Transcribed page contents
↓↓↓

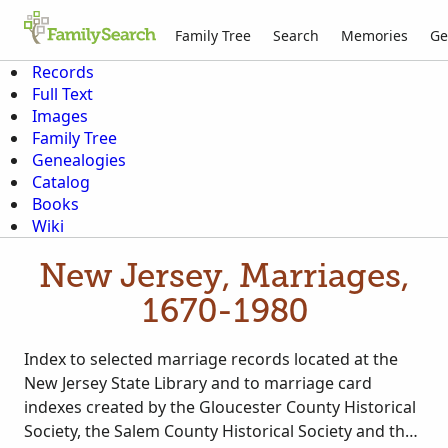
Family Tree
Search
Memories
Ge
Records
Full Text
Images
Family Tree
Genealogies
Catalog
Books
Wiki
New Jersey, Marriages,
1670-1980
Index to selected marriage records located at the
New Jersey State Library and to marriage card
indexes created by the Gloucester County Historical
Society, the Salem County Historical Society and the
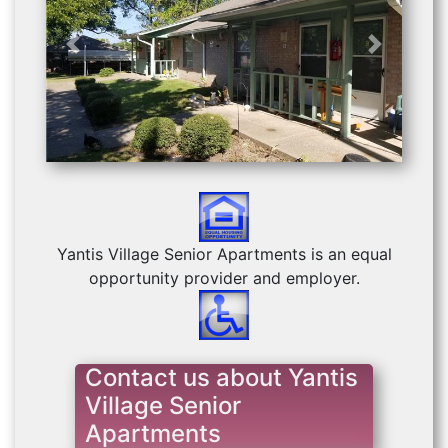
Previous
Next
Yantis Village Senior Apartments is an equal
opportunity provider and employer.
Contact us about Yantis
Village Senior
Apartments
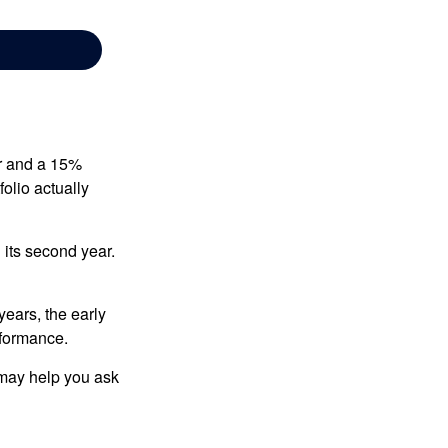
ear and a 15%
folio actually
n its second year.
years, the early
rformance.
 may help you ask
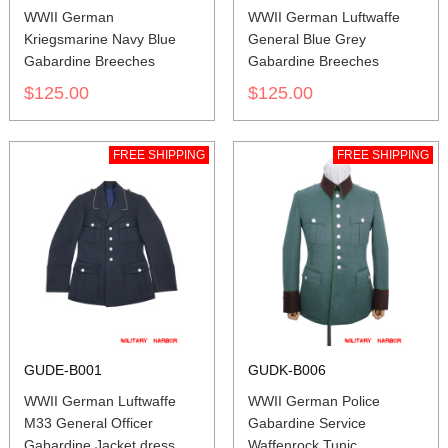
WWII German
WWII German Luftwaffe
Kriegsmarine Navy Blue
General Blue Grey
Gabardine Breeches
Gabardine Breeches
$125.00
$125.00
FREE SHIPPING
FREE SHIPPING
GUDE-B001
GUDK-B006
WWII German Luftwaffe
WWII German Police
M33 General Officer
Gabardine Service
Gabardine Jacket dress
Waffenrock Tunic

↑↑↑

**TASK OBJECTIVE**
None of the pictures should appear, though every line of the data above must be reproduced exactly.

**SOLUTION TO THIS TASK**
Family Tree
Search
Memories
Ge
Records
Full Text
Images
Family Tree
Genealogies
Catalog
Books
Wiki
New Jersey, Marriages,
1670-1980
Index to selected marriage records located at the
New Jersey State Library and to marriage card
indexes created by the Gloucester County Historical
Society, the Salem County Historical Society and the
Previous
Next
Yantis Village Senior Apartments is an equal
opportunity provider and employer.
Contact us about Yantis
Village Senior
Apartments
ear and a 15%
folio actually
n its second year.
years, the early
rformance.
 may help you ask
WWII German
WWII German Luftwaffe
Kriegsmarine Navy Blue
General Blue Grey
Gabardine Breeches
Gabardine Breeches
$125.00
$125.00
FREE SHIPPING
FREE SHIPPING
GUDE-B001
GUDK-B006
WWII German Luftwaffe
WWII German Police
M33 General Officer
Gabardine Service
Gabardine Jacket dress
Waffenrock Tunic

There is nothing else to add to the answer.